Free Syrian Army fighters are seen in a storage room in the Karmal Jabl district of Aleppo Syria, Sunday, Oct. 14, 2012. (AP)
Free Syrian Army fighters are seen in a storage room in the Karmal Jabl district of Aleppo Syria, Sunday, Oct. 14, 2012. (AP)

The uprising, the civil war, in Syria is hard to watch. Maybe 30,000-plus dead. Hundreds of thousands of refugees. A brutal, frightened regime cracking down with heavy weapons and air power on rifle-armed rebels and civilians in the streets. But watch is what the world has mainly done.

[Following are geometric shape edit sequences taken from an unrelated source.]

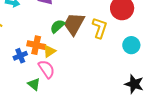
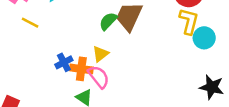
yellow L-shape: (100, 28) -> (189, 21), moved
orange cross: (36, 45) -> (81, 69), moved

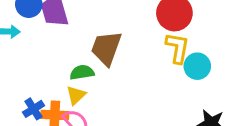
green semicircle: (108, 21) -> (82, 72), moved, turned 42

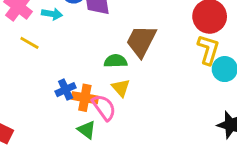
yellow triangle: (76, 95) -> (121, 88), moved, turned -36

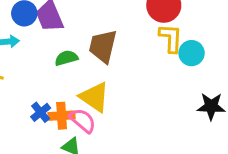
green semicircle: (116, 61) -> (66, 58), moved
yellow triangle: (121, 88) -> (94, 97), size x1.6

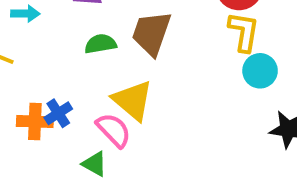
cyan circle: (192, 53) -> (260, 71), moved
orange cross: (62, 116) -> (35, 121), moved

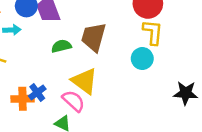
cyan circle: (260, 71) -> (142, 59), moved

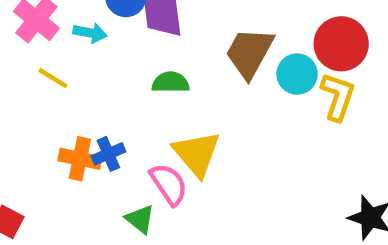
brown trapezoid: (94, 37) -> (249, 53), moved
cyan circle: (142, 59) -> (297, 74), moved

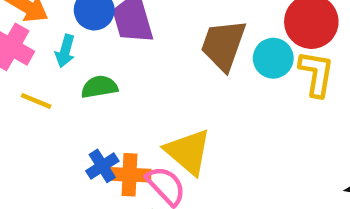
cyan arrow: (90, 33) -> (65, 51), turned 104
green semicircle: (171, 82) -> (99, 87), moved
orange cross: (80, 159) -> (130, 175), moved

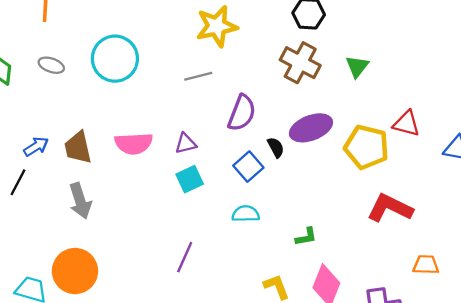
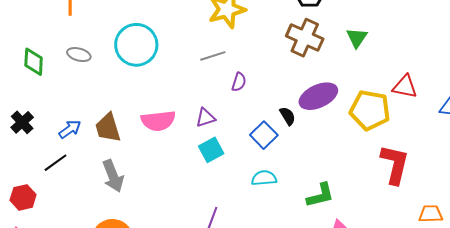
purple semicircle: (242, 113) -> (239, 82), moved, size x0.6
black line: (18, 182) -> (55, 163), turned 30
red L-shape: (390, 208) -> (395, 164), turned 81
green L-shape: (306, 237) -> (320, 195), size x1.4

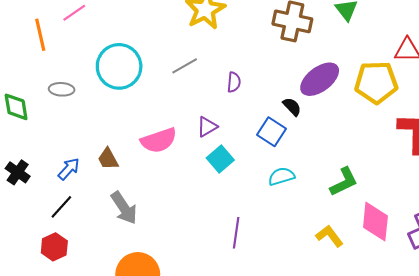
gray line: (213, 56) -> (185, 66), moved
brown trapezoid: (108, 128) -> (108, 159), size x0.7
red hexagon: (23, 197) -> (54, 247), moved

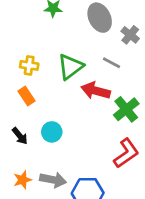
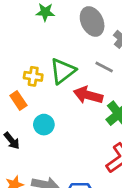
yellow cross: (29, 65) -> (33, 76), moved
cyan circle: (52, 132) -> (44, 125), moved

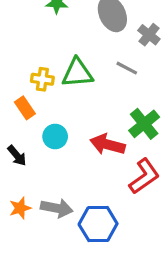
green triangle: (63, 71) -> (77, 73), turned 32
red arrow: (88, 95) -> (108, 144), moved

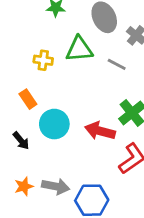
green triangle: (77, 73) -> (79, 49), moved
yellow cross: (42, 79) -> (43, 60), moved
cyan circle: (55, 137) -> (54, 124), size x1.4

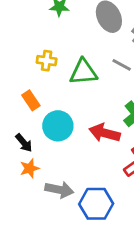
green triangle: (79, 49) -> (83, 72), moved
orange star: (24, 186) -> (30, 168), moved

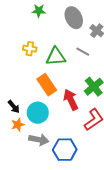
orange rectangle: (31, 100) -> (47, 85), moved, size x1.5
cyan circle: (58, 126) -> (38, 113), moved
red arrow: (105, 133) -> (71, 100), turned 50

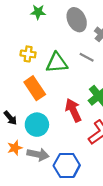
orange rectangle: (47, 85) -> (35, 88), moved
orange star: (18, 125) -> (15, 148), moved

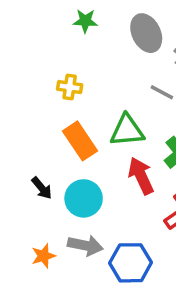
green triangle: (57, 63) -> (127, 131), moved
orange star: (15, 148) -> (44, 256), moved

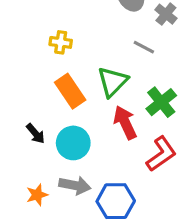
green triangle: (127, 131) -> (113, 82), turned -40

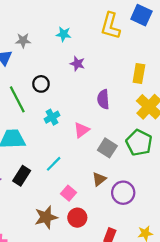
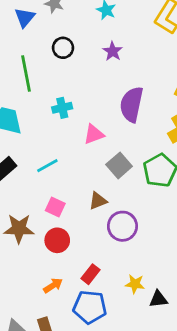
black circle: (41, 84) -> (63, 48), moved
purple semicircle: (103, 99) -> (132, 104), size x1.4
pink square: (69, 193) -> (55, 207), turned -32

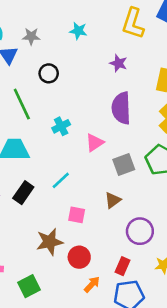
purple star: (113, 51) -> (118, 63), moved
gray square: (119, 165) -> (124, 164), turned 35
purple circle: (122, 226) -> (140, 231), moved
red circle: (57, 240) -> (79, 257), moved

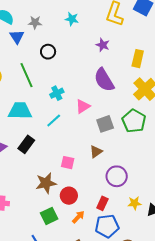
purple semicircle: (121, 108) -> (104, 80), turned -30
cyan line: (61, 180) -> (54, 120), moved
green square: (29, 286) -> (49, 216), moved

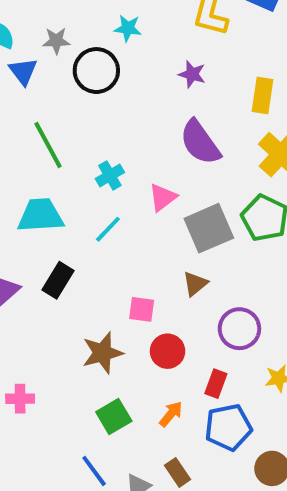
black circle: (48, 52) -> (96, 71), moved, size x1.5
gray square: (105, 124) -> (209, 228), size x1.4
red circle: (69, 196) -> (168, 351), moved

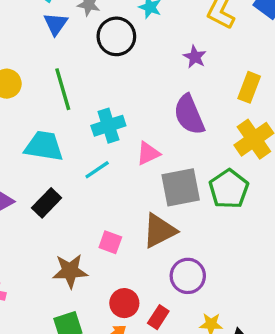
cyan cross: (110, 175) -> (108, 126), size x1.4
brown triangle: (195, 284) -> (159, 231), size x1.6
red circle: (168, 351) -> (124, 303), moved

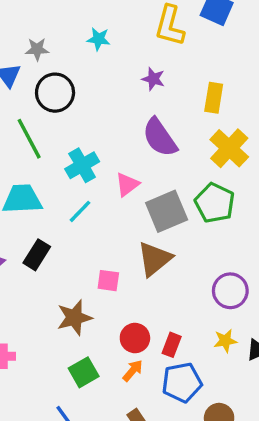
black circle: (116, 36) -> (55, 93), moved
purple circle: (188, 276) -> (230, 291), moved

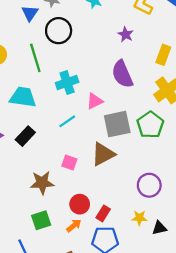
cyan line: (80, 211) -> (67, 121), moved

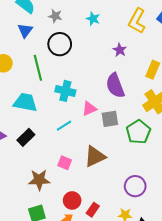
blue triangle: (30, 13) -> (25, 30), moved
cyan cross: (67, 82) -> (65, 91), turned 30
gray square: (117, 124) -> (110, 119), moved, size x0.7

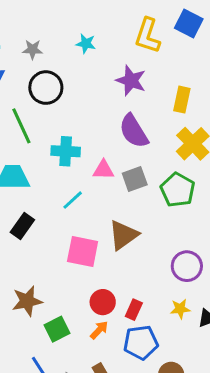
purple star: (120, 50) -> (131, 81), size x1.5
pink triangle: (89, 109) -> (103, 170), turned 35
pink square: (65, 163) -> (83, 251), size x1.6
brown star: (39, 180) -> (27, 301), moved

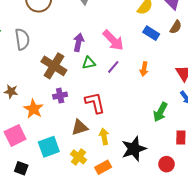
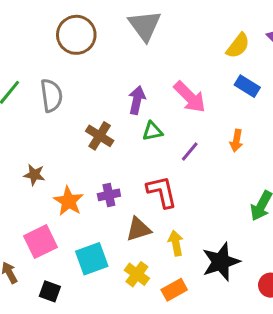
brown cross: (54, 66) -> (100, 136), size x0.7
purple line: (113, 67) -> (190, 151), moved
purple cross: (60, 96) -> (109, 195), moved

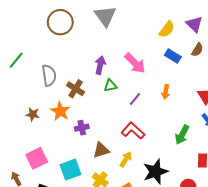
gray semicircle: (51, 95) -> (49, 75), moved
red L-shape: (162, 192) -> (133, 131), moved, turned -35
orange star: (69, 201) -> (60, 111), moved
yellow arrow: (176, 243) -> (126, 159), turned 42

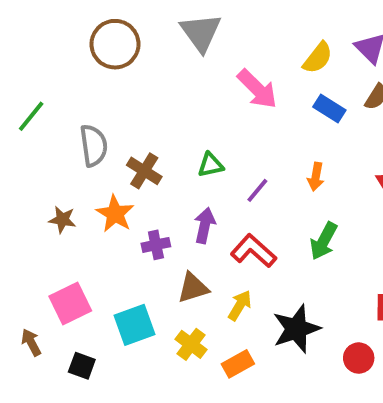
pink arrow: (135, 63) -> (257, 89), moved
purple arrow: (100, 65) -> (205, 225), moved
green arrow: (182, 135) -> (324, 241), moved

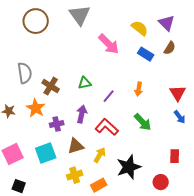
yellow semicircle: (318, 58) -> (140, 28), turned -90
green arrow: (324, 241) -> (143, 122), turned -72
cyan square: (134, 325) -> (46, 153), moved
yellow cross: (191, 344) -> (75, 175), turned 35

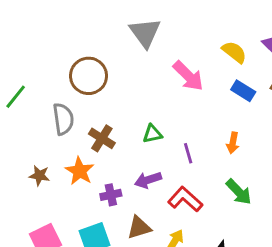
brown circle: (36, 21) -> (89, 76), moved
purple line: (109, 96) -> (188, 153), turned -56
purple arrow: (82, 114) -> (148, 180), turned -120

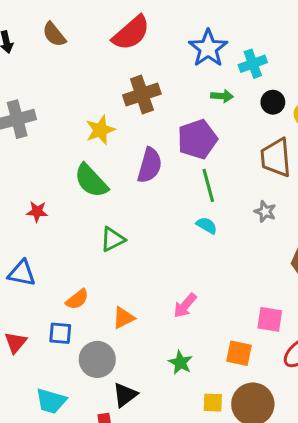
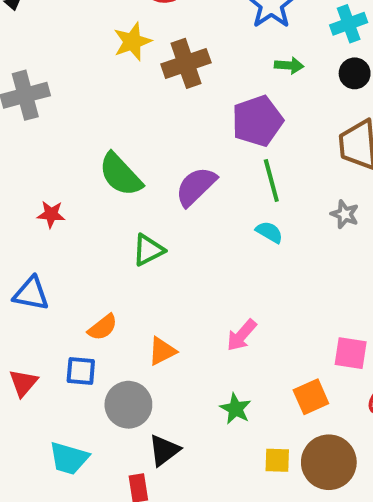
cyan cross: (253, 64) -> (349, 24), moved
yellow star: (100, 130) -> (132, 42), moved
purple semicircle: (150, 165) -> (196, 186), moved, turned -150
orange square: (239, 353) -> (311, 397), turned -36

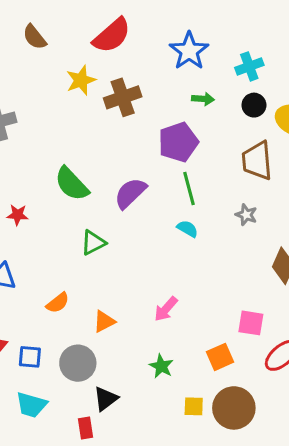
blue square: (81, 371) -> (30, 357), moved

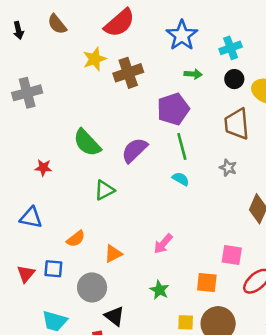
blue square: (30, 357) -> (53, 269), moved
orange square: (220, 357) -> (207, 282), turned 30
black triangle: (106, 399) -> (115, 316), turned -45

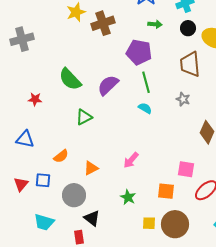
purple pentagon: (173, 109) -> (139, 52), turned 30

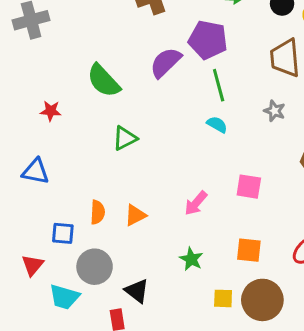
purple semicircle: (108, 85) -> (166, 63), moved
orange semicircle: (61, 156) -> (98, 212), moved, turned -49
pink square: (186, 169) -> (249, 187), moved
red triangle: (21, 184) -> (33, 265), moved
gray circle: (74, 195) -> (95, 267), moved

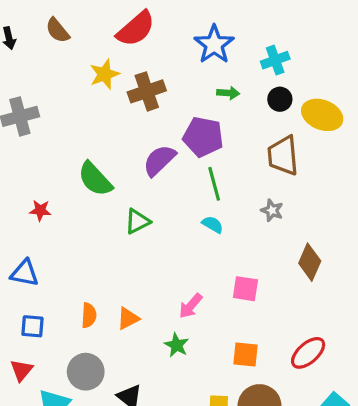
green triangle: (125, 138) -> (137, 221), moved
blue square: (63, 233) -> (32, 326), moved
green star: (191, 259) -> (177, 345), moved

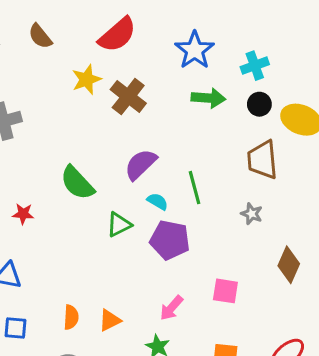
brown cross: (147, 91) -> (128, 96), turned -33
green arrow: (228, 93) -> (208, 98), size x1.5
purple pentagon: (203, 137) -> (170, 240), moved
cyan semicircle: (213, 224) -> (158, 201), moved

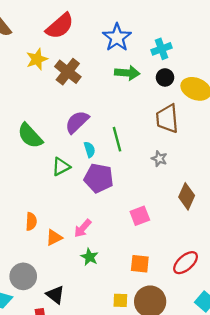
cyan semicircle: (158, 201) -> (90, 149), turned 42
pink square: (225, 291) -> (140, 216), turned -30
pink arrow: (171, 308) -> (83, 228), moved
orange semicircle: (71, 317) -> (31, 221), moved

The U.S., afraid of another war in the Mideast. But nothing has gone away or gotten simpler. Turkey now on edge. Anti-Assad fighters feeling angry and abandoned. Arms going to jihadis. Syria, a flash point in the presidential race.

This hour, On Point: the fight in Syria, and where it’s going.
-Tom Ashbrook

Guests

Amr Al Azmprofessor of history at Shawnee State University, member of the Syrian opposition, executive committee member of the United States Institute of Peace's Day After Project.

Ghaith Abdul-Ahad, correspondent for the Guardian covering the fighting in Syria. You can catch his recent report for Frontline here.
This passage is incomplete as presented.